INSTRUCTIONS TO FOLLOW> Set every record down verbatim and omit the pictures.

EXTRACTED ENTRIES>
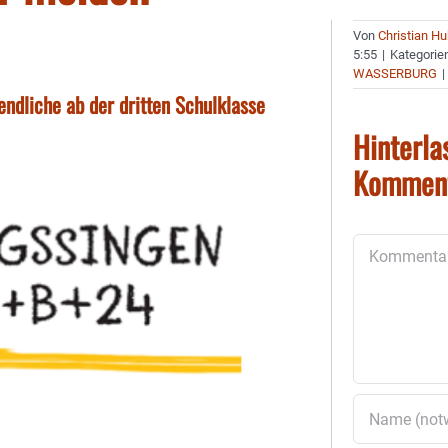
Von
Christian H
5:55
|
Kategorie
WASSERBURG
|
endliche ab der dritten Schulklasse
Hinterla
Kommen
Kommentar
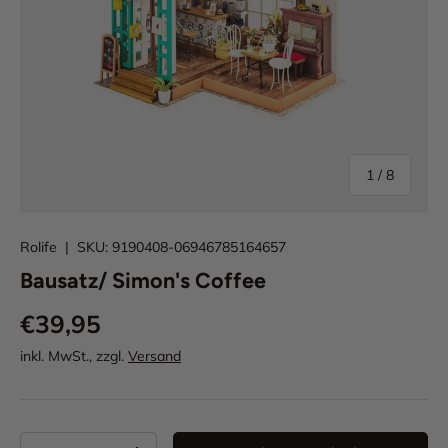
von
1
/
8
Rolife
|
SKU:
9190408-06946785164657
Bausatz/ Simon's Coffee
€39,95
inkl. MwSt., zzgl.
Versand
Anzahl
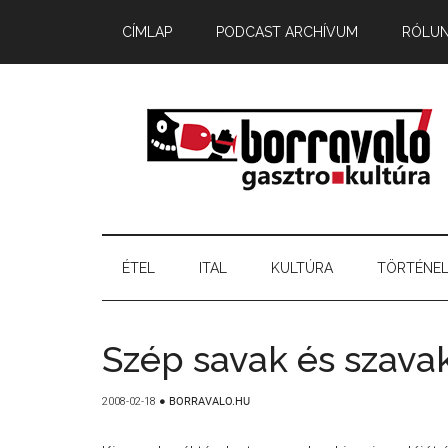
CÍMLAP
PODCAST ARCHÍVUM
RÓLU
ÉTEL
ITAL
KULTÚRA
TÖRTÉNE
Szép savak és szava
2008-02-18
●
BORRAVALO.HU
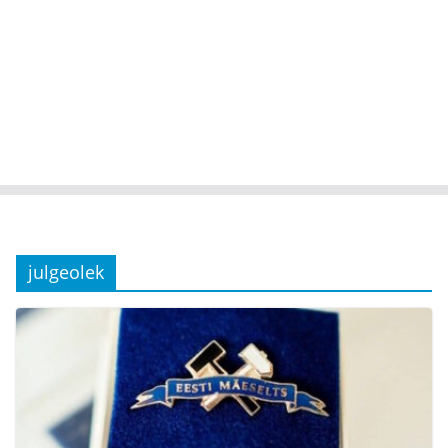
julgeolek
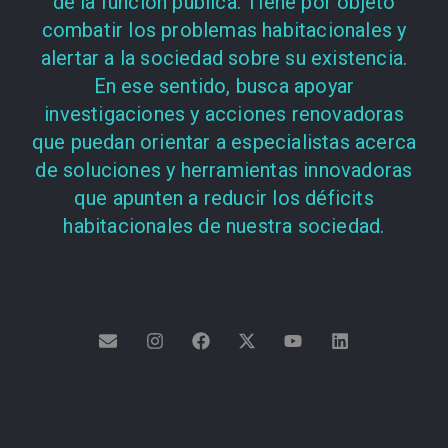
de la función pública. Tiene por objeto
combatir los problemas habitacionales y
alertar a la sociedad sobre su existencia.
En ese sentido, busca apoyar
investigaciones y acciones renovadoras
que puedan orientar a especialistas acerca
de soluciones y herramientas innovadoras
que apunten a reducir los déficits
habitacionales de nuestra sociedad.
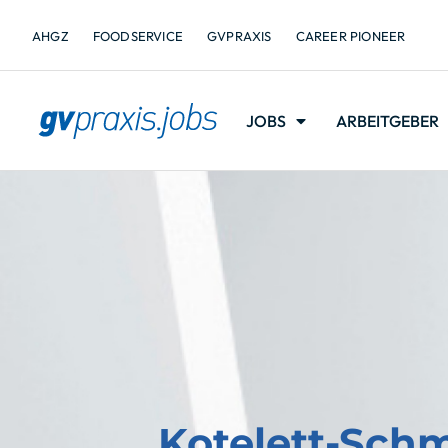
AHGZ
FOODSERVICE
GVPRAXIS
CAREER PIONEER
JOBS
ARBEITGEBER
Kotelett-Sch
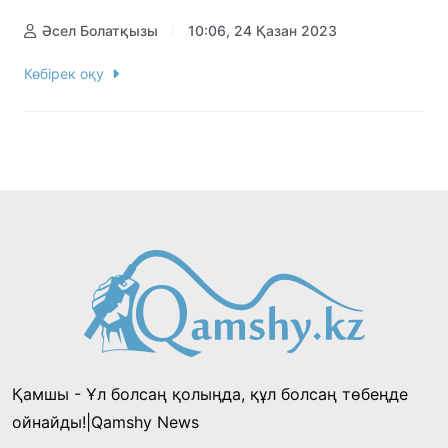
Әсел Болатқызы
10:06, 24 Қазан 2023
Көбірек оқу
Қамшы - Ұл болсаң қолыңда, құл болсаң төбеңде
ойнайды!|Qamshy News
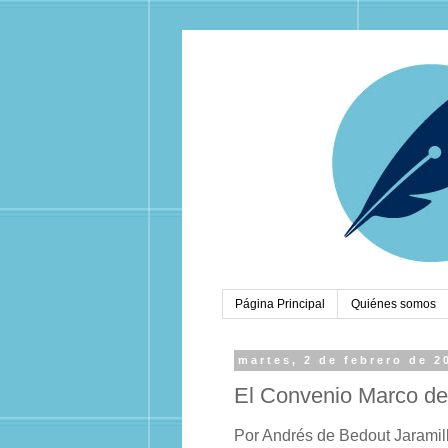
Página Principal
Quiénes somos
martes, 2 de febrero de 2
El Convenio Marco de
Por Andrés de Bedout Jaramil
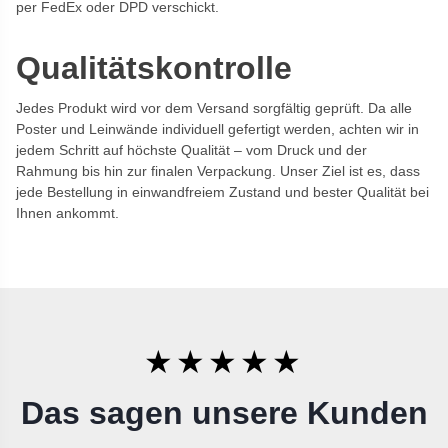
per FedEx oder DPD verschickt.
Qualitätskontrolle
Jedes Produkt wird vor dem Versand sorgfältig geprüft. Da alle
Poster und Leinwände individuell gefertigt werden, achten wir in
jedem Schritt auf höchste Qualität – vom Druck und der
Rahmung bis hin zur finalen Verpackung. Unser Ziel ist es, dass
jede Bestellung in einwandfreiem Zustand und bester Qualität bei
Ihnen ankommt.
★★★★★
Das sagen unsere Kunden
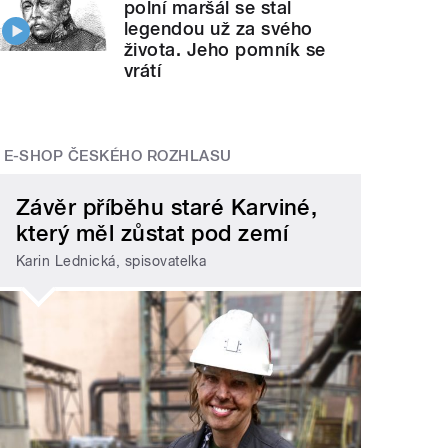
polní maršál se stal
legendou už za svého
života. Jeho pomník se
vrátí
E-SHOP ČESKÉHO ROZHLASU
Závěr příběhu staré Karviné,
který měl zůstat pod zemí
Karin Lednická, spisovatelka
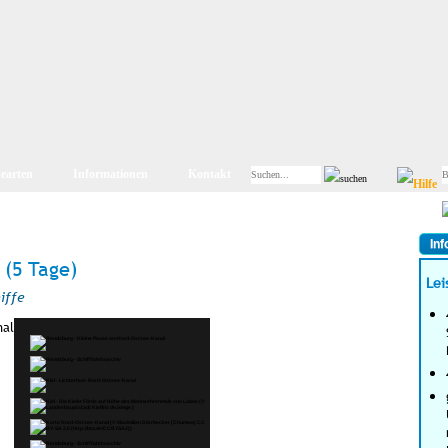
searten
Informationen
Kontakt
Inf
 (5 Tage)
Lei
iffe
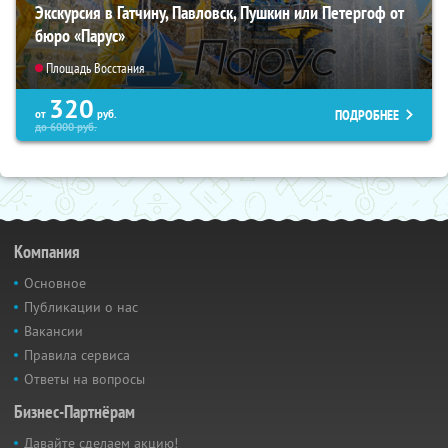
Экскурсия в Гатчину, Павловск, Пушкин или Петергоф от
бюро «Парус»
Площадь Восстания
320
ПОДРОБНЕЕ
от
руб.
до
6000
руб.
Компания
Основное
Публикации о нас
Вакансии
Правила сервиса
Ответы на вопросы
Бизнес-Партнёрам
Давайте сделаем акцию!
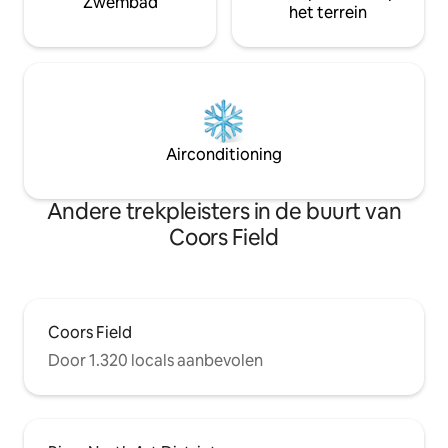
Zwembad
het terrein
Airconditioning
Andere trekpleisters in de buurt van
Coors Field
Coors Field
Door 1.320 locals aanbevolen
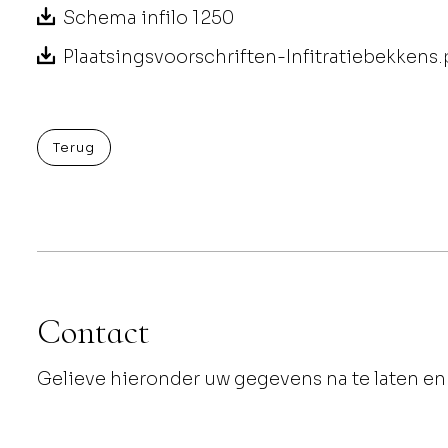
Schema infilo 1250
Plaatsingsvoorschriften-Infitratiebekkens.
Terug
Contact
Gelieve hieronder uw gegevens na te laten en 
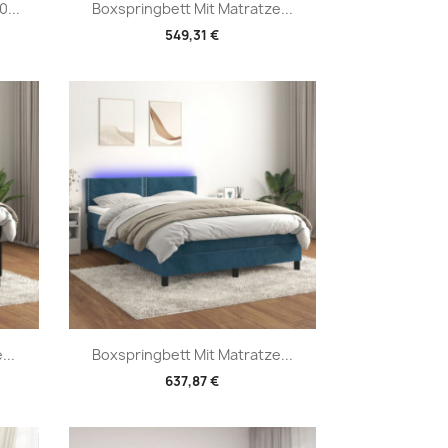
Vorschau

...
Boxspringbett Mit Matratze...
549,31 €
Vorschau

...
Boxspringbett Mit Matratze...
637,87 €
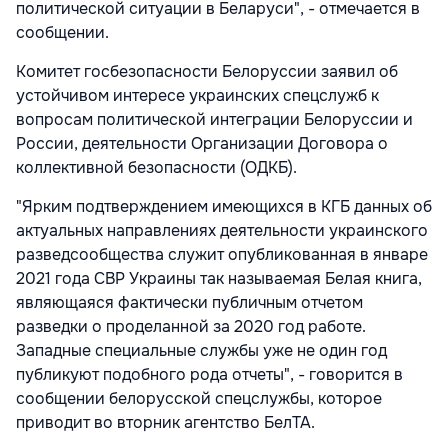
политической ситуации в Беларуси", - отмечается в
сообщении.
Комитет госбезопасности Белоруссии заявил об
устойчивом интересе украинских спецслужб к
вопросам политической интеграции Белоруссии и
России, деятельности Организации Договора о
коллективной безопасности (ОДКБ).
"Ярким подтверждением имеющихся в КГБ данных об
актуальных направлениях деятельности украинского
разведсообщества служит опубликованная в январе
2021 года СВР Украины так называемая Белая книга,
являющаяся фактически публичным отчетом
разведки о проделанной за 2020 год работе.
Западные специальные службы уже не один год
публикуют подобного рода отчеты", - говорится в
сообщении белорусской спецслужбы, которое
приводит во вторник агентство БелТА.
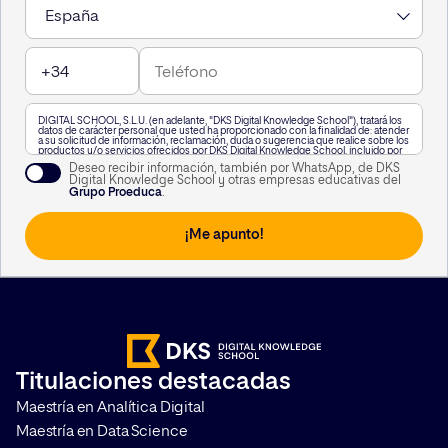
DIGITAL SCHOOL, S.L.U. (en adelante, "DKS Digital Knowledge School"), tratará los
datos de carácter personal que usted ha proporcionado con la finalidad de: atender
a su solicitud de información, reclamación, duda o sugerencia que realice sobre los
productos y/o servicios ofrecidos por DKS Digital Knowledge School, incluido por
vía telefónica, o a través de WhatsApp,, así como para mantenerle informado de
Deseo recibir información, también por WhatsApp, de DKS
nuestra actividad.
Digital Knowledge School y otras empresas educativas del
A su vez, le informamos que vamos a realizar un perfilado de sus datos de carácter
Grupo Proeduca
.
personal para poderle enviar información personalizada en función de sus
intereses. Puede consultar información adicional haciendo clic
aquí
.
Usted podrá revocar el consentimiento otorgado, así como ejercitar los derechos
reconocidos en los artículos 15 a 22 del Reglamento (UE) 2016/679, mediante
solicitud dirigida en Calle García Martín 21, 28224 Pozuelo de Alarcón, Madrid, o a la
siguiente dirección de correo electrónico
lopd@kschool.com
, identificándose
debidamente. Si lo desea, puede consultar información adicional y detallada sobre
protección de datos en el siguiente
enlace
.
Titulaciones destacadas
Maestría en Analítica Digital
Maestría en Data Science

PROBLEM SOLUTION>
Von
Christian H
5:55
|
Kategorie
WASSERBURG
|
endliche ab der dritten Schulklasse
Hinterla
Kommen
Kommentar
von
1
/
8
Rolife
|
SKU:
9190408-06946785164657
Bausatz/ Simon's Coffee
€39,95
inkl. MwSt., zzgl.
Versand
Anzahl
CÍMLAP
PODCAST ARCHÍVUM
RÓLU
ÉTEL
ITAL
KULTÚRA
TÖRTÉNE
Szép savak és szava
2008-02-18
●
BORRAVALO.HU
julgeolek
de la función pública. Tiene por objeto
combatir los problemas habitacionales y
alertar a la sociedad sobre su existencia.
En ese sentido, busca apoyar
investigaciones y acciones renovadoras
que puedan orientar a especialistas acerca
de soluciones y herramientas innovadoras
que apunten a reducir los déficits
habitacionales de nuestra sociedad.
AHGZ
FOODSERVICE
GVPRAXIS
CAREER PIONEER
JOBS
ARBEITGEBER
Kotelett-Sch
Әсел Болатқызы
10:06, 24 Қазан 2023
Көбірек оқу
Қамшы - Ұл болсаң қолыңда, құл болсаң төбеңде
ойнайды!|Qamshy News
Página Principal
Quiénes somos
martes, 2 de febrero de 2
El Convenio Marco de
Por Andrés de Bedout Jaramil
per FedEx oder DPD verschickt.
Qualitätskontrolle
Jedes Produkt wird vor dem Versand sorgfältig geprüft. Da alle
Poster und Leinwände individuell gefertigt werden, achten wir in
jedem Schritt auf höchste Qualität – vom Druck und der
Rahmung bis hin zur finalen Verpackung. Unser Ziel ist es, dass
jede Bestellung in einwandfreiem Zustand und bester Qualität bei
Ihnen ankommt.
★★★★★
Das sagen unsere Kunden
polní maršál se stal
legendou už za svého
života. Jeho pomník se
vrátí
E-SHOP ČESKÉHO ROZHLASU
Závěr příběhu staré Karviné,
který měl zůstat pod zemí
Karin Lednická, spisovatelka
searten
Informationen
Kontakt
Inf
 (5 Tage)
Lei
iffe
Экскурсия в Гатчину, Павловск, Пушкин или Петергоф от
бюро «Парус»
Площадь Восстания
320
ПОДРОБНЕЕ
от
руб.
до
6000
руб.
Компания
Основное
Публикации о нас
Вакансии
Правила сервиса
Ответы на вопросы
Бизнес-Партнёрам
Давайте сделаем акцию!
Zwembad
het terrein
Airconditioning
Andere trekpleisters in de buurt van
Coors Field
Coors Field
Door 1.320 locals aanbevolen
Schema infilo 1250
Plaatsingsvoorschriften-Infitratiebekkens.
Terug
Contact
Gelieve hieronder uw gegevens na te laten en 
Vorschau

...
Boxspringbett Mit Matratze...
549,31 €
Vorschau

...
Boxspringbett Mit Matratze...
637,87 €
политической ситуации в Беларуси", - отмечается в
сообщении.
Комитет госбезопасности Белоруссии заявил об
устойчивом интересе украинских спецслужб к
вопросам политической интеграции Белоруссии и
России, деятельности Организации Договора о
коллективной безопасности (ОДКБ).
"Ярким подтверждением имеющихся в КГБ данных об
актуальных направлениях деятельности украинского
разведсообщества служит опубликованная в январе
2021 года СВР Украины так называемая Белая книга,
являющаяся фактически публичным отчетом
разведки о проделанной за 2020 год работе.
Западные специальные службы уже не один год
публикуют подобного рода отчеты", - говорится в
сообщении белорусской спецслужбы, которое
приводит во вторник агентство БелТА.
DIGITAL SCHOOL, S.L.U. (en adelante, "DKS Digital Knowledge School"), tratará los
datos de carácter personal que usted ha proporcionado con la finalidad de: atender
a su solicitud de información, reclamación, duda o sugerencia que realice sobre los
productos y/o servicios ofrecidos por DKS Digital Knowledge School, incluido por
vía telefónica, o a través de WhatsApp,, así como para mantenerle informado de
Deseo recibir información, también por WhatsApp, de DKS
nuestra actividad.
Digital Knowledge School y otras empresas educativas del
A su vez, le informamos que vamos a realizar un perfilado de sus datos de carácter
Grupo Proeduca
.
personal para poderle enviar información personalizada en función de sus
intereses. Puede consultar información adicional haciendo clic
aquí
.
Usted podrá revocar el consentimiento otorgado, así como ejercitar los derechos
reconocidos en los artículos 15 a 22 del Reglamento (UE) 2016/679, mediante
solicitud dirigida en Calle García Martín 21, 28224 Pozuelo de Alarcón, Madrid, o a la
siguiente dirección de correo electrónico
lopd@kschool.com
, identificándose
debidamente. Si lo desea, puede consultar información adicional y detallada sobre
protección de datos en el siguiente
enlace
.
Titulaciones destacadas
Maestría en Analítica Digital
Maestría en Data Science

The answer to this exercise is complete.